Records from a collection:

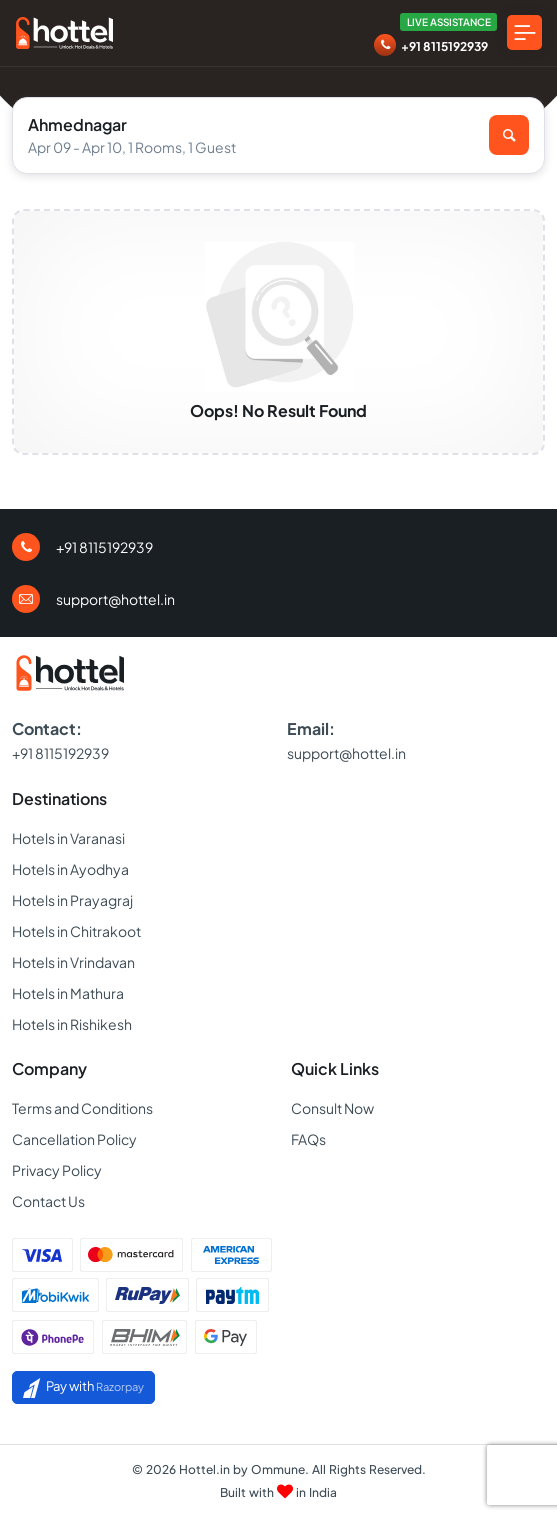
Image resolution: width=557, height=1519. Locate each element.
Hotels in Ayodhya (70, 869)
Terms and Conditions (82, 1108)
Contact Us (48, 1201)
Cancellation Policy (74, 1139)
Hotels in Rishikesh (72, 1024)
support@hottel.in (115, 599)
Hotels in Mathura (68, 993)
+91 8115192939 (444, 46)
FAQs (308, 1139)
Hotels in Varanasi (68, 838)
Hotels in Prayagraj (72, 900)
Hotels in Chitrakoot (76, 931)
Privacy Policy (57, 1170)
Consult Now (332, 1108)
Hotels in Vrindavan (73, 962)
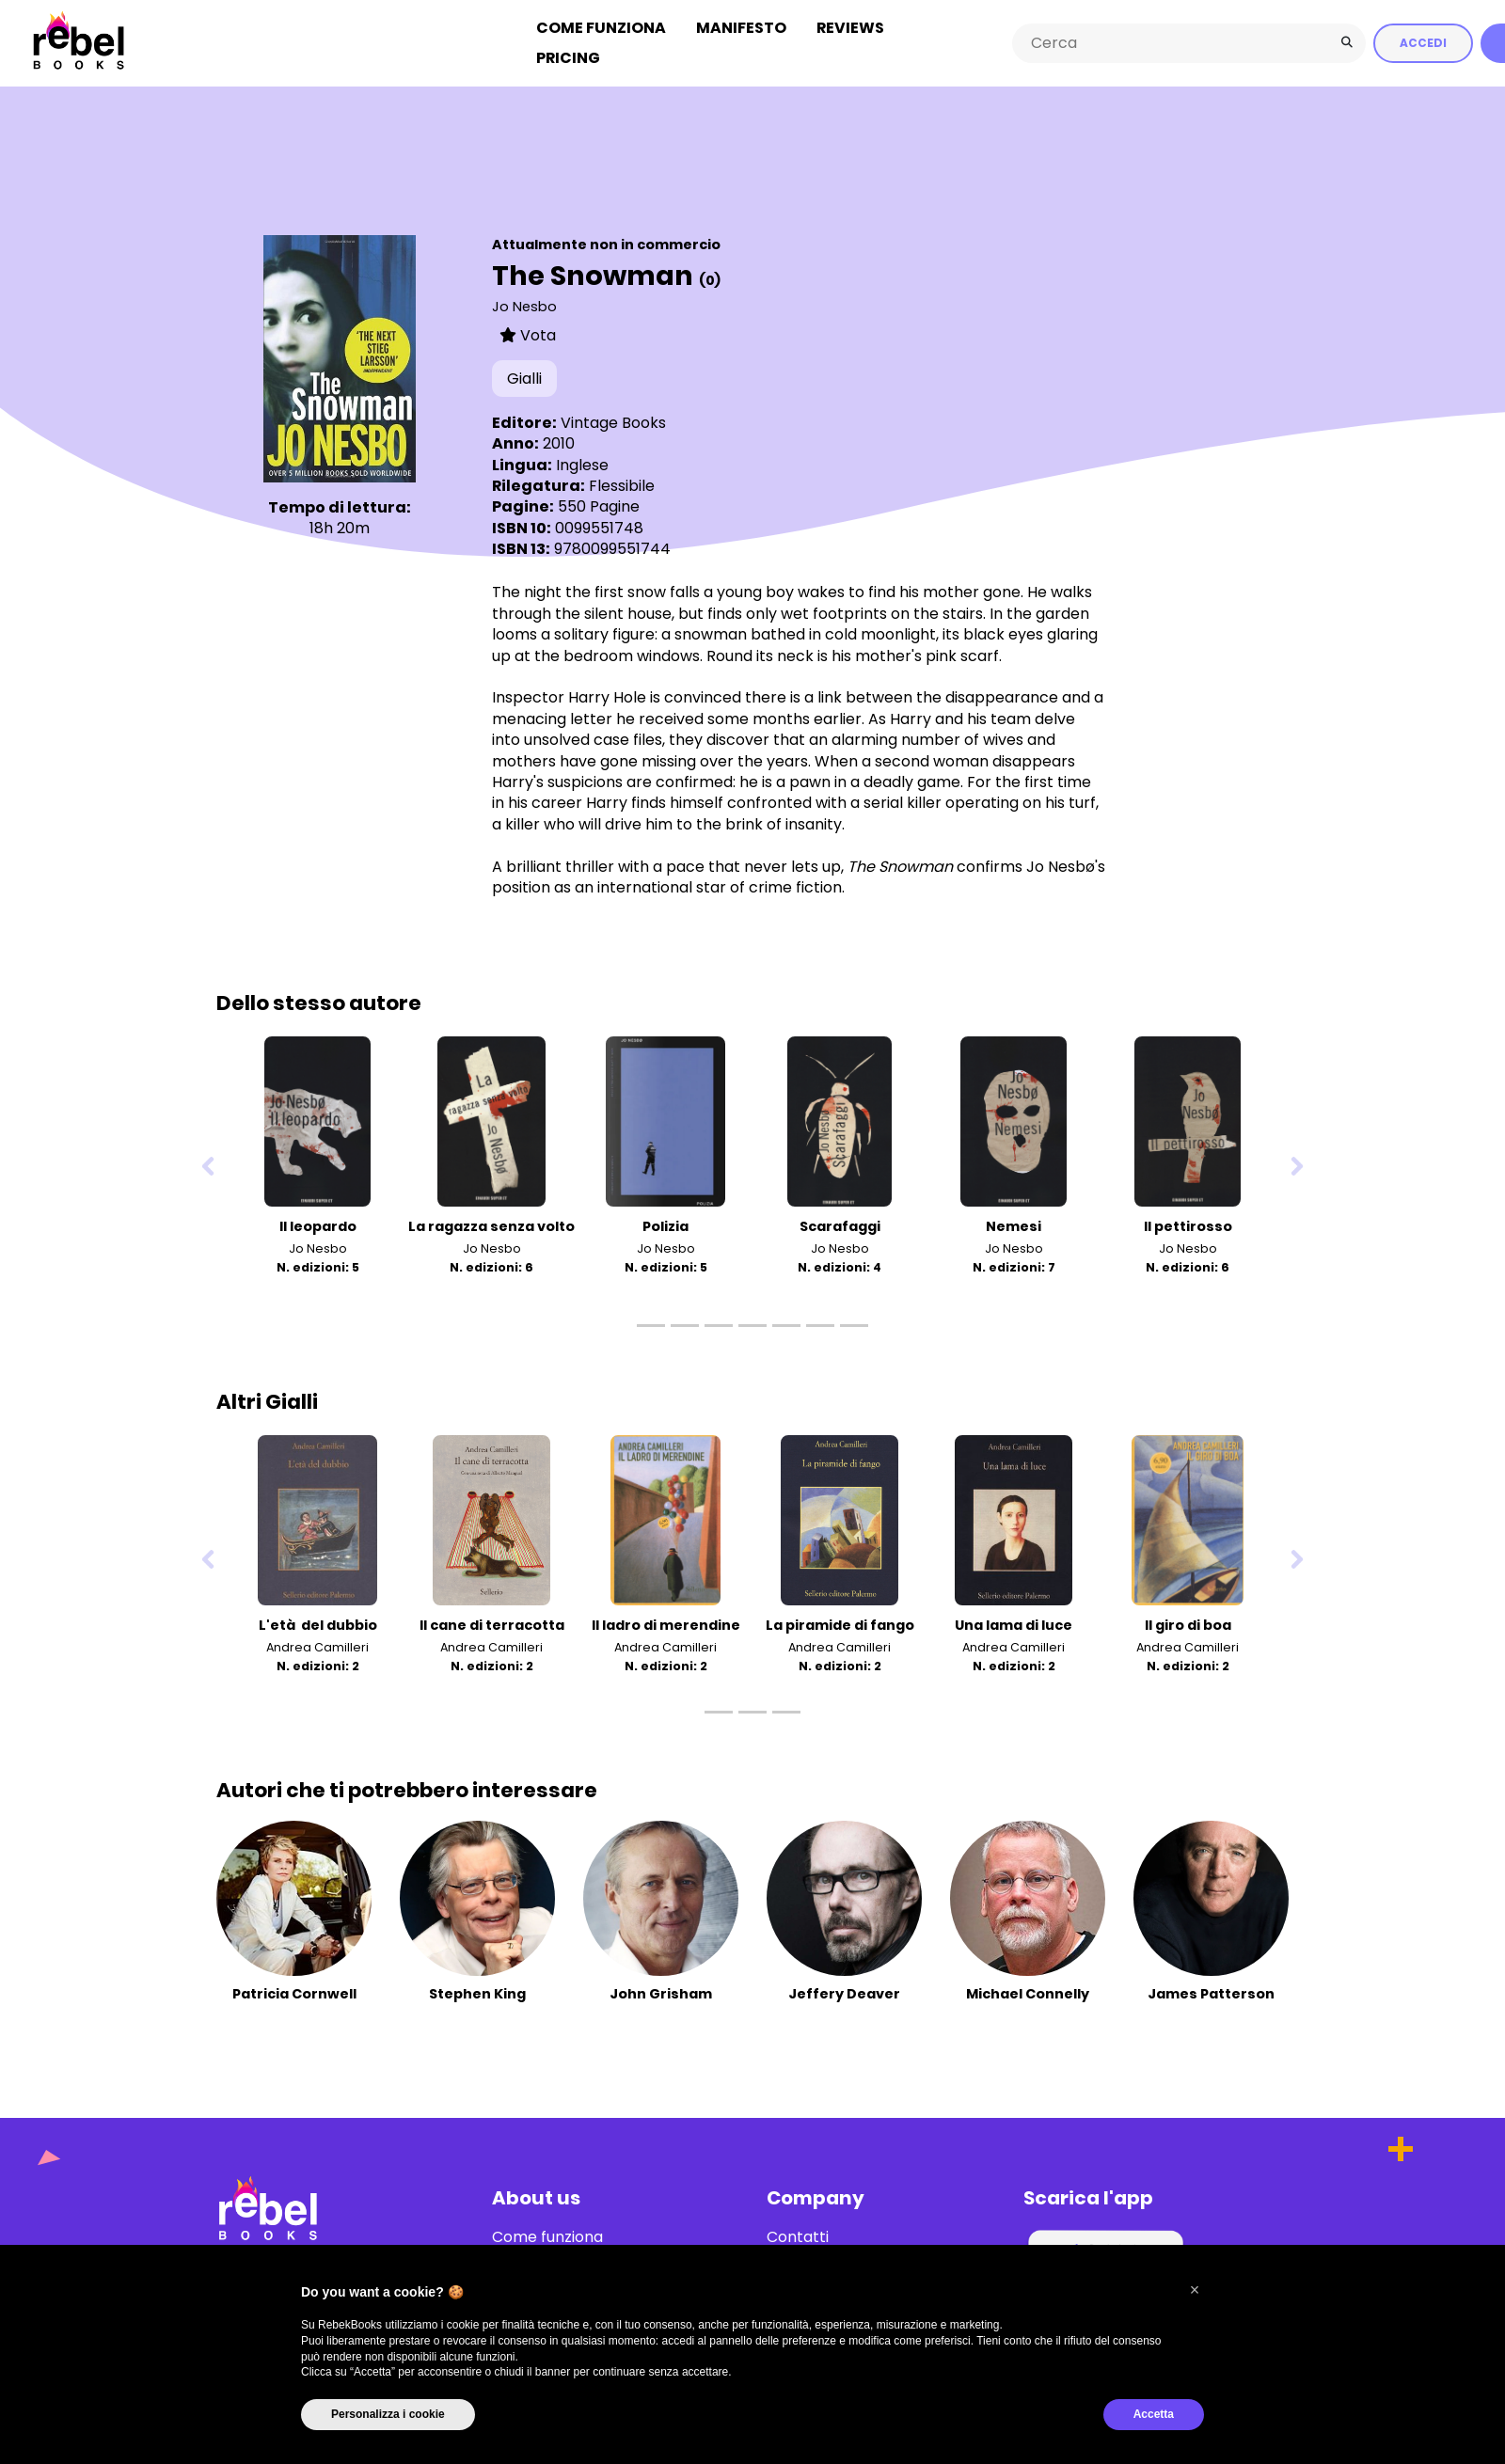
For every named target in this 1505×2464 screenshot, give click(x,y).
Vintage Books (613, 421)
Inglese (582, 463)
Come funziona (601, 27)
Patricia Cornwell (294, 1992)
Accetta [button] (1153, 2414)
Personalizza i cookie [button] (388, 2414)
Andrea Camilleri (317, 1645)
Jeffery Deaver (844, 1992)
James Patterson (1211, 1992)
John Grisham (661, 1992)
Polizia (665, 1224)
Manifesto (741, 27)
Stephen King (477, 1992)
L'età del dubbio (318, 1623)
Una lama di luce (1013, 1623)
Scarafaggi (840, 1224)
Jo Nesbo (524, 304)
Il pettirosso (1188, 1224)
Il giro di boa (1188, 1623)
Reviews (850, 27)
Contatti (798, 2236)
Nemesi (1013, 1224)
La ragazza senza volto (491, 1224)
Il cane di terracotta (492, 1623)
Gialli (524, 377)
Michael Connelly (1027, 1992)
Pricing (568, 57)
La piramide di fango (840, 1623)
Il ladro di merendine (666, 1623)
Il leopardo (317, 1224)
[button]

◆ Work order: From the records above, copy each line in which the string "Policy" occurs.

◆ Answer space:
Cancellation Policy (74, 1139)
Privacy Policy (57, 1170)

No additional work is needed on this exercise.